Last 24 hours alone saw $4K in turnover, well above the lifetime daily-average for this market — a clear sign of news catalysing trader activity right now.
The market has been open for under a month — fresh enough that information asymmetry remains a real factor.
Higher-volume markets tend to have tighter spreads and faster price discovery — meaning the displayed YES/NO percentages are more likely to reflect the true crowd-implied probability rather than a single trader's directional view.
Resolution is sourced from https://www.formula1.com/en/results/2026/races. Settlement is executed by the UMA optimistic oracle on Polygon, with a 2-hour dispute window before payouts clear.
This prediction market is scheduled to close on 31 May 2026. After the resolving event occurs, settlement typically clears within 24 hours once the UMA optimistic oracle confirms the outcome. All payouts are in USDC on the Polygon network.
To trade on this prediction market, create a free PolyGram account at polygram.ink, deposit USDC via Polygon, and place a YES or NO order on the outcome you believe in. You can learn more on our how-it-works page. Your maximum loss is limited to your stake — there is no leverage or margin.
When the outcome is determined, winning YES shares pay out $1.00 each in USDC, while losing shares pay $0. Settlement is handled by the UMA optimistic oracle on Polygon — a proposer submits the result, a two-hour dispute window opens, and if uncontested, payouts are distributed automatically.

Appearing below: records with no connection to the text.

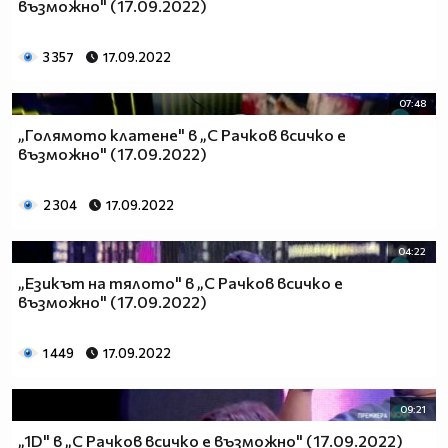
възможно" (17.09.2022)
3 357
17.09.2022
07:48
„Голямото клатене" в „С Рачков всичко е
възможно" (17.09.2022)
2 304
17.09.2022
04:22
„Езикът на тялото" в „С Рачков всичко е
възможно" (17.09.2022)
1 449
17.09.2022
09:21
„1D" в „С Рачков всичко е възможно" (17.09.2022)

You can withdraw your winnings to any Polygon wallet.
Prediction-market positions can lose 100% of staked capital. Outcomes are uncertain by definition — historical accuracy of crowd-implied probabilities is high in aggregate but not for any single market. PolyGram does not provide investment advice. Trade only with capital you can afford to lose.
Regulatory status varies by jurisdiction. Germany, the United States, and most EU countries treat Polymarket-style event contracts under one of three frameworks: financial derivative, gambling product, or unregulated novel asset. Consult local counsel before trading.